Not a trained brawler, Somercotes hadn’t braced himself against the throw, and even before his head hit the ground, he was confused about what was happening. He had lost his chokehold on Fieschi, and his arms hung limp. Fieschi cast about and, spotting Somercotes’s book, grabbed it up and struck the English cardinal in the head. The spine of the book gave under the impact, and Fieschi shifted his grip, using the stiff and stone-encrusted cover instead. He struck Somercotes several more times, until the boards shattered.

“Frederick’s help will mean nothing to you now,” Fieschi said as he threw aside the ruined book. He was calm, for the first time since they’d entered the room, for the first time since he had been accosted by that churlish guard outside Orsini’s palazzo. He had no more doubt about what he had to do, about what must be done. There must be a vote; a Pope must be elected. The Church must prevail.

Somercotes, his face bloodied from Fieschi’s blows, was still conscious. His eyes fluttered, and a sluggish moan slipped from his slack lips.

Fieschi scrabbled at Somercotes’s robe, reaching for the braided rope the other man wore around his waist. A symbol of his austerity and piety, it was the sort of rope a sheepherder would use. Stout and strong. Fieschi gathered up the long strand that hung unencumbered and wrapped it once about Somercotes’s neck. Bracing his knee against the struggling cardinal’s shoulder, he leaned back, pulling the rope taut. The heavy weave burned in his hands as Somercotes thrashed.

Somercotes got his hands on Fieschi’s robes and tried to pull himself closer, but Fieschi’s knee kept him at bay. The Englishman’s hands became more frantic-at first like talons and then like the wings of a frightened bird. He gurgled and spat, each breath shorter and more desperate than the last.

Fieschi held on. He breathed evenly-in, out, again and again-and kept the rope tight.

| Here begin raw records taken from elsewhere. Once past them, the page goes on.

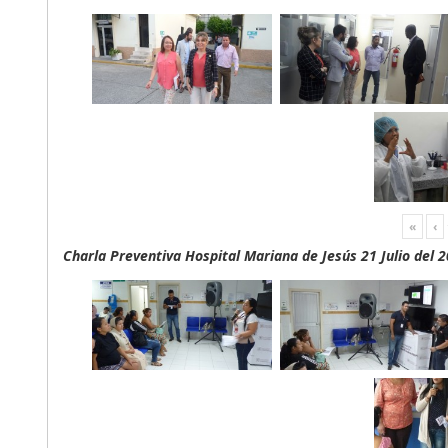
«
‹
Charla Preventiva Hospital Mariana de Jesús 21 Julio del 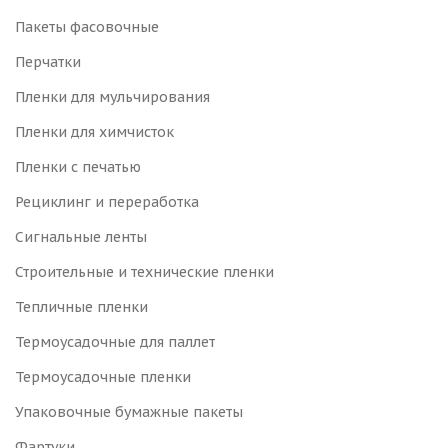
Пакеты фасовочные
Перчатки
Пленки для мульчирования
Пленки для химчисток
Пленки с печатью
Рециклинг и переработка
Сигнальные ленты
Строительные и технические пленки
Тепличные пленки
Термоусадочные для паллет
Термоусадочные пленки
Упаковочные бумажные пакеты
Фартуки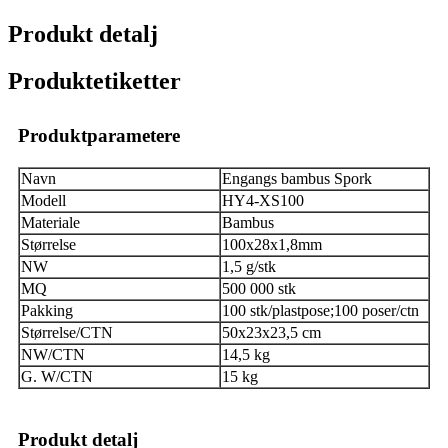
Produkt detalj
Produktetiketter
Produktparametere
Navn
Engangs bambus Spork
Modell
HY4-XS100
Materiale
Bambus
Størrelse
100x28x1,8mm
NW
1,5 g/stk
MQ
500 000 stk
Pakking
100 stk/plastpose;100 poser/ctn
Størrelse/CTN
50x23x23,5 cm
NW/CTN
14,5 kg
G. W/CTN
15 kg
Produkt detalj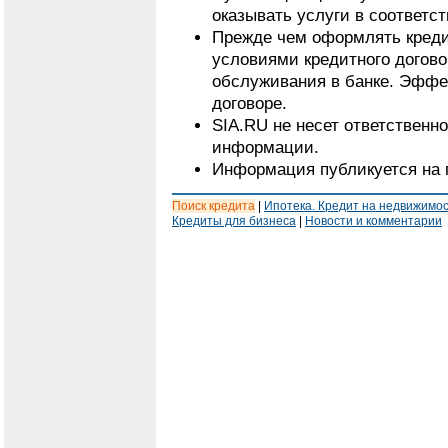
оказывать услуги в соответс
Прежде чем оформлять кредит
условиями кредитного догово
обслуживания в банке. Эффе
договоре.
SIA.RU не несет ответственн
информации.
Информация публикуется на 
Поиск кредита
|
Ипотека. Кредит на недвижимо
Кредиты для бизнеса
|
Новости и комментарии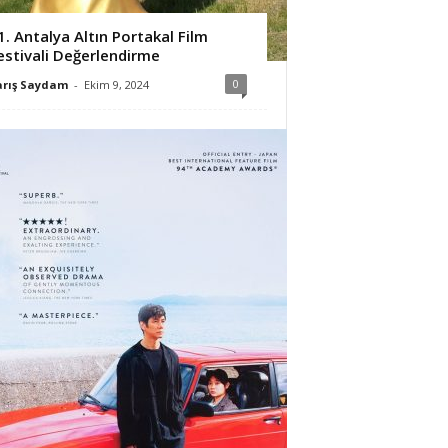
1. Antalya Altın Portakal Film
estivali Değerlendirme
0
arış Saydam
-
Ekim 9, 2024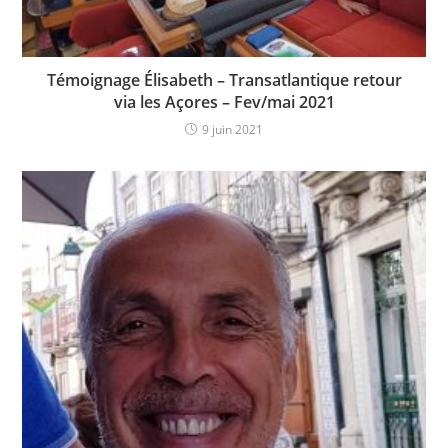
Témoignage Élisabeth – Transatlantique retour
via les Açores – Fev/mai 2021
9 juin 2021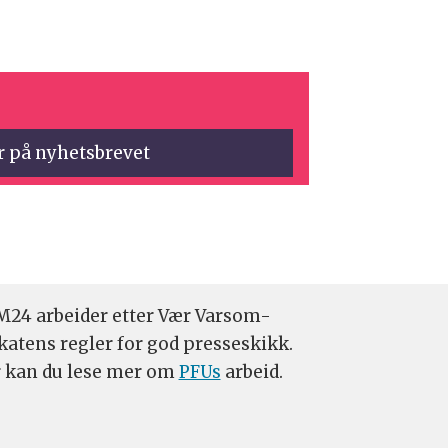
24 arbeider etter Vær Varsom-
katens regler for god presseskikk.
 kan du lese mer om
PFUs
arbeid.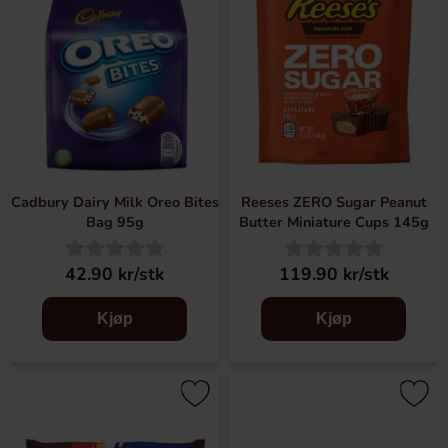
Cadbury Dairy Milk Oreo Bites
Reeses ZERO Sugar Peanut
Bag 95g
Butter Miniature Cups 145g
42.90 kr/stk
119.90 kr/stk
Kjøp
Kjøp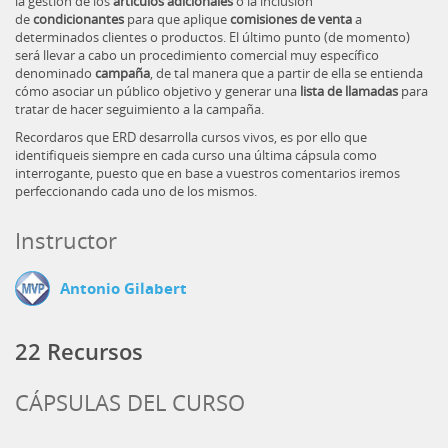
la gestión de los
artículos adicionales
o la inclusión
de
condicionantes
para que aplique
comisiones de venta
a
determinados clientes o productos. El último punto (de momento)
será llevar a cabo un procedimiento comercial muy específico
denominado
campaña
, de tal manera que a partir de ella se entienda
cómo asociar un público objetivo y generar una
lista de llamadas
para
tratar de hacer seguimiento a la campaña.
Recordaros que ERD desarrolla cursos vivos, es por ello que
identifiqueis siempre en cada curso una última cápsula como
interrogante, puesto que en base a vuestros comentarios iremos
perfeccionando cada uno de los mismos.
Instructor
Antonio Gilabert
22 Recursos
CÁPSULAS DEL CURSO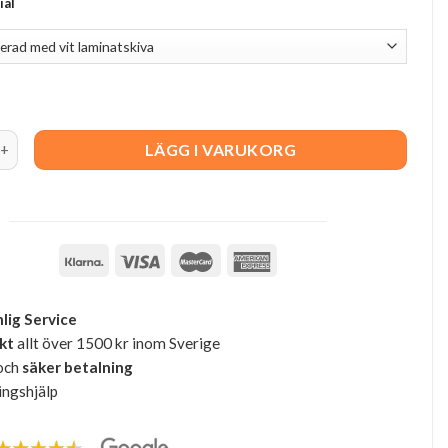
ial
d 120 cm quantity
LÄGG I VARUKORG
lig Service
akt
allt över 1500 kr inom Sverige
och
säker betalning
ingshjälp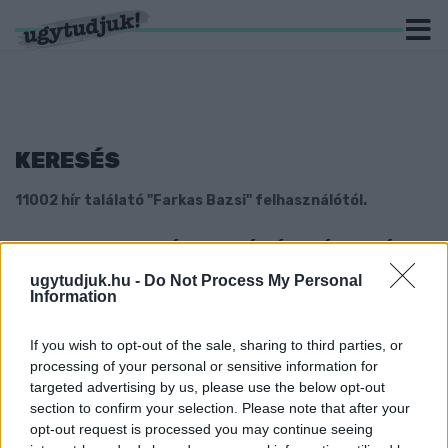
KERESÉS
11002 hír találató "Farkas Bazsi" felhasználótól.
FERENCZ CSABA ÚJABB KÉT ÉVRE ÍRT ALÁ AZ
EGIS KÖRMENDHEZ
ugytudjuk.hu -
Do Not Process My Personal
Information
2020. Április. 02. 08:48
Fepu aztán tudja, mi az a klubhűség.
If you wish to opt-out of the sale, sharing to third parties, or
VIDEÓ - A SZOMBATHELYI VÁROSHÁZA
ALKALMI ZENEKARA, MOST DALBAN MONDJA
processing of your personal or sensitive information for
EL, HOGY MIÉRT MARADJ OTTHON
targeted advertising by us, please use the below opt-out
section to confirm your selection. Please note that after your
2020. Április. 02. 08:48
opt-out request is processed you may continue seeing
Ezzel a kis dallal köszönik neked, hogy vírusgyilkos lesz az új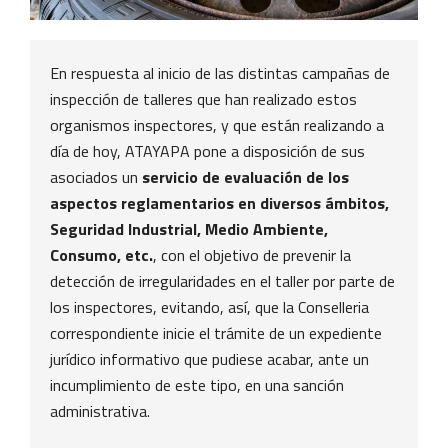
En respuesta al inicio de las distintas campañas de
inspección de talleres que han realizado estos
organismos inspectores, y que están realizando a
día de hoy, ATAYAPA pone a disposición de sus
asociados un
servicio de evaluación de los
aspectos reglamentarios en diversos ámbitos,
Seguridad Industrial, Medio Ambiente,
Consumo, etc.
, con el objetivo de prevenir la
detección de irregularidades en el taller por parte de
los inspectores, evitando, así, que la Conselleria
correspondiente inicie el trámite de un expediente
jurídico informativo que pudiese acabar, ante un
incumplimiento de este tipo, en una sanción
administrativa.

The Church must prevail. I must prevail.

26

R?dwulf’s Bow

“It is a jaghun,” Cnan said, “which is to say a unit of one hundred, made up of ten arbans of ten men each. The man you call Graymane is named Alchiq. He is new to them. About a week ago, he rode in out of nowhere to a Mongol garrison west of the Volga, where this jaghun and two others were encamped, and simply commandeered it.”

“So he is a man of high rank,” Feronantus said.

Cnan shrugged. “They know little about him, other than what I have just told you.”

As soon as Vera had been able to ride, they had moved beyond the eastern limit of the Khazars’ territory. A few hours before, Cnan had arrived at their camp-proving once again her extraordinary tracking skills.

She had been absent for four days.

Following a wash, a nap, and a bowl of antelope stew, she had gathered the others to convey all she had learned.

She went on now to say a few words about where Alchiq’s jaghun had crossed the Volga and where they had subsequently gone, though as everyone understood, this information was no longer of much use; she had broken contact two days ago, and the Mongols could have covered much distance since then. “Alchiq dispatched an arban up into those hills where the Khazars live,” she said, nodding toward the dark crests rising from the steppe to the west.

“Too small to perpetrate a massacre,” Raphael remarked. “This Alchiq has a light touch, when it suits his purposes.”

Some around the council looked as if they were about to raise objections, but they were silenced by a look from Cnan. She has her own commanding presence, doesn’t she? Raphael thought.

“The arban in question is made up of Turkoman recruits from Kiwa, not all that far from here as distances on the steppe go, and they speak a similar language. They were sent to parley, not to kill. They took no casualties during the action against the Shield-Maidens and do not hunger for revenge, as some of the others do.”